- **Instructions for the task**
Keep the pictures out while you transcribe the listing below exactly.

- **Supplied records**
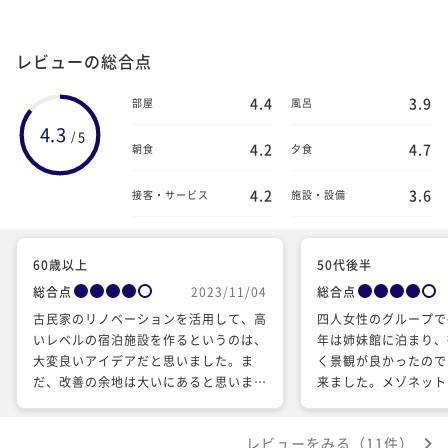
レビューの総合点
4.4
3.9
部屋
風呂
4.3
5
/
4.2
4.7
朝食
夕食
4.2
3.6
接客・サービス
施設・設備
60歳以上
50代後半
総合点
2023/11/04
総合点
古民家のリノベーションを活用して、高
四人女性のグループで
いレベルの宿泊施設を作るというのは、
年は姉妹館に泊まり、
大変良いアイデアだと思いました。ま
く景観が良かったので
だ、改善の余地は大いにあると思います
来ました。メゾネット
が、家族旅行を楽しませていただきまし
屋で、センスが良い設
た。檜風呂のアイデアは良いのですが、
空間をワイワイと楽し
レビューをみる（11件）
洗浄が不十分でした。木製の風呂を洗う
しかったです。夕飯と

- **Finished exercise**
レビューの総合点
4.4
3.9
部屋
風呂
4.3
5
/
4.2
4.7
朝食
夕食
4.2
3.6
接客・サービス
施設・設備
60歳以上
50代後半
総合点
2023/11/04
総合点
古民家のリノベーションを活用して、高
四人女性のグループで
いレベルの宿泊施設を作るというのは、
年は姉妹館に泊まり、
大変良いアイデアだと思いました。ま
く景観が良かったので
だ、改善の余地は大いにあると思います
来ました。メゾネット
が、家族旅行を楽しませていただきまし
屋で、センスが良い設
た。檜風呂のアイデアは良いのですが、
空間をワイワイと楽し
レビューをみる（11件）
洗浄が不十分でした。木製の風呂を洗う
しかったです。夕飯と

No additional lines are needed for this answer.